İçerisinde biraz olsun insanlık barındıran herkesi üzüntüye boğan Narin’in küçücük cansız bedeni bugün toprağa verildi. Tahmin edildiği gibi Narin’in katili...

İçerisinde biraz olsun insanlık barındıran herkesi üzüntüye boğan Narin’in küçücük cansız bedeni bugün toprağa verildi.

Tahmin edildiği gibi Narin’in katili uzaklarda değildi.

Katil, sıfatların en ağırını hak eden şeref yoksunu pislik amcasıydı.

Üstelik muhtardı.

Ne sebeple yeğeninin canına kıydı, nasıl yaptı, yapabildi akıl alır gibi değil.

Fakat gizli tanığın ifadelerini okuyunca Salim Güran adlı amca olacak o şerefsizin ve de ona yardım ve yataklık eden sözde gizli tanığın soğuk kanlılığı insanın kanını donduruyor.

Gizli tanık her kimse, Narin’in cansız bedenini 200 bin lira karşılığında yok etmeyi kabul ediyor ve olayı şöyle anlatıyor:

“Yolda Salim Güran'la karşılaştım. Burada içme suyu ile ilgili bir şey söyleyeceğini düşünerek bekledim. Muhtar aracından indi, yanıma geldi. Ben de indim. Daha sonra aracın ön koltuğunda bulunan battaniyeye sarılı bir şeyi göstererek ‘bunu yok edeceksin’ dedi bana.

Gösterdiği şeyin yanına yaklaştım ve bakınca battaniyeye sarılı vaziyette hareketsiz yatan bir insan olduğunu gördüm. Ben insan olduğunu görünce şaşırdım ve tereddüt ettim Salim Güran, bana itaat et, aileni iyi düşün. Sana 200 bin lira para veririm dedi. Tabi bu sırada etrafımızda kimse yoktu.
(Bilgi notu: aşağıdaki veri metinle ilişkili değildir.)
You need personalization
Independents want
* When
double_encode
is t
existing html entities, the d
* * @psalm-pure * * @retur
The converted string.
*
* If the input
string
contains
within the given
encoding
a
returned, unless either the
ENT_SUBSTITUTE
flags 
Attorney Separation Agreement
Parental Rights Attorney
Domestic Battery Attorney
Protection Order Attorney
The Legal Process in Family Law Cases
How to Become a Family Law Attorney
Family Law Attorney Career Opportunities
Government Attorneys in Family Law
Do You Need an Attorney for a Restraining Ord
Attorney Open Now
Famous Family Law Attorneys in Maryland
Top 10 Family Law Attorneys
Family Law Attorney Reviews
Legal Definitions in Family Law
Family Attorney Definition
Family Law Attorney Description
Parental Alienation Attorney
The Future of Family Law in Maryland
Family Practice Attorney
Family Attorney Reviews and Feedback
Sonra bana aracında torba var mı dedi. Ben de aracın bagajının rengini hatırlamadığım bir çuval çıkartarak Salim'e verdim. Battaniyeye sarılı çocuğu alıp çuvalın içerisinde birlikte koyduk. Bu esnada çocuğun üzerine siyah tişört ve şort vardı. Üzerinde asılı küçük bir çanta vardı. Sağ kulağının arkasında, boyun bölgesinde bir kızarıklık vardı. Çuvala çocuğu yerleştirdikten sonra, çuvalın ağzını orada bağlamadan aracımın arka koltuğuna ayak paspasının olduğu yere koydum.

Göl diye tabir ettiğimiz fakat eğri tutmaz değeresine doğru götür diyerek eliyle orayı işaret etti. Yolda giderken pişmanlık duydum ancak aldığım şeyden de kurtulmam gerektiğini düşündüm. Derenin yanındaki stabiliz yoldan aşağı inerek uygun bir yer baktım. Çuvalı aracımdan alarak elime aldım. Çocuğun tüm vücudu çuvala sığmıştı.
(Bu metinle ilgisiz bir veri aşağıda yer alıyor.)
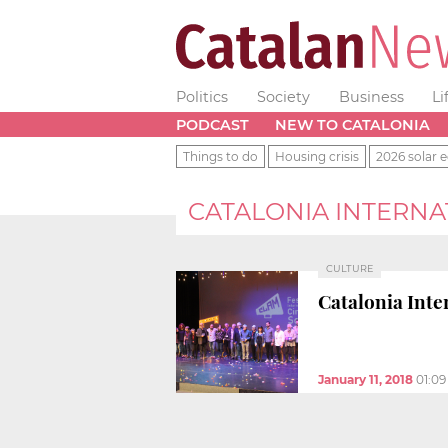
Politics
Society
Business
Li
PODCAST
NEW TO CATALONIA
Things to do
Housing crisis
2026 solar e
CATALONIA INTERNAT
CULTURE
Catalonia Inte
January 11, 2018
01:0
Narin Güran'ın bulunduğu yere inerek ip aradım. İp bulamayınca çocuğun çantasının ipi aklıma geldi. Çantanın ipini sökerek çuvalın ağzını bağladım. Ağacın yanında çok derin olmayan bir yer buldum. Burada biraz su vardı. Boğazını çuvala bıraktım. Çuval birisi tarafından bulunur diye düşünerek üzerine bir taş koydum. Taşın büyüklüğü yaklaşık 15-20 kilo civarındaydı. Daha sonra buradan çıkarak aracıma bindim. Stabilize yoldan çıktıktan sonra baldızımın evine gittim”

***

İşte insanlık burada ölüyor…

Daha sekiz yaşında bir kız çocuğu vahşice hayattan koparılıyor, aynı vahşilikte başkası tarafından cesedi yok ediliyor.
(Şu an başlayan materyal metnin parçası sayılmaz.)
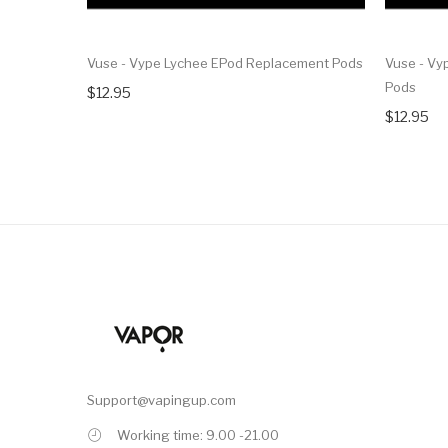
Vuse - Vype Lychee EPod Replacement Pods
Vuse - Vy
Pods
$12.95
$12.95
Support@vapingup.com
Working time: 9.00 -21.00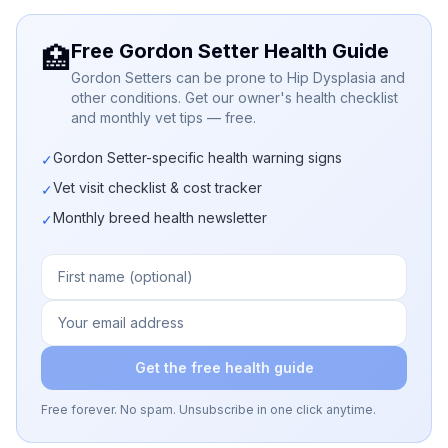
Free Gordon Setter Health Guide
🏥
Gordon Setters can be prone to Hip Dysplasia and
other conditions. Get our owner's health checklist
and monthly vet tips — free.
Gordon Setter-specific health warning signs
✓
Vet visit checklist & cost tracker
✓
Monthly breed health newsletter
✓
Get the free health guide
Free forever. No spam. Unsubscribe in one click anytime.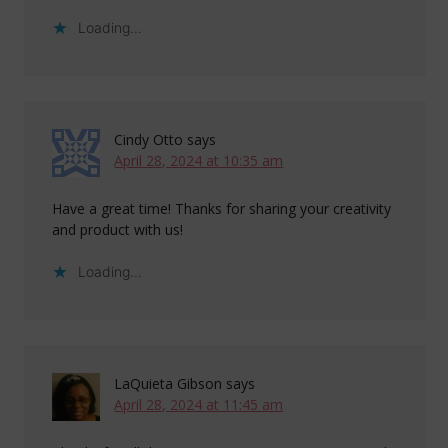
Loading...
Cindy Otto
says
April 28, 2024 at 10:35 am
Have a great time! Thanks for sharing your creativity
and product with us!
Loading...
LaQuieta Gibson
says
April 28, 2024 at 11:45 am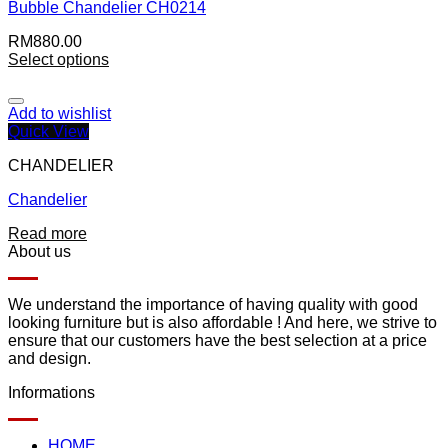
Bubble Chandelier CH0214
RM
880.00
Select options
Add to wishlist
Quick View
CHANDELIER
Chandelier
Read more
About us
We understand the importance of having quality with good
looking furniture but is also affordable ! And here, we strive to
ensure that our customers have the best selection at a price
and design.
Informations
HOME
Bu çocuklardan ne istiyorlar?

Ağrı’da Leyla Aydemir, Diyarbakır’da Narin Güran…

İkisi de çocuk. İkisinin katili de aileden, ikisi de yaklaşık 20 gün sonra bulundu, ikisi de evinden 3 km uzaklıktaydı.

Peki, bu işin bir de sosyolojik boyutu yok mu?

Bu sapkınlığın, bu vahşiliğin uzmanlar tarafından bir tanımlaması yok mu?

Kadın ve Aile Bakanlığının bu tür kronikleşen problemlerin tespitleri ve çözümü konusunda alacağı aksiyonlar yok mu?

Biz her seferinde katil amcaları yuhalayıp, en ağır hakaretleri edip Leylaları, Narinleri unutacak mıyız?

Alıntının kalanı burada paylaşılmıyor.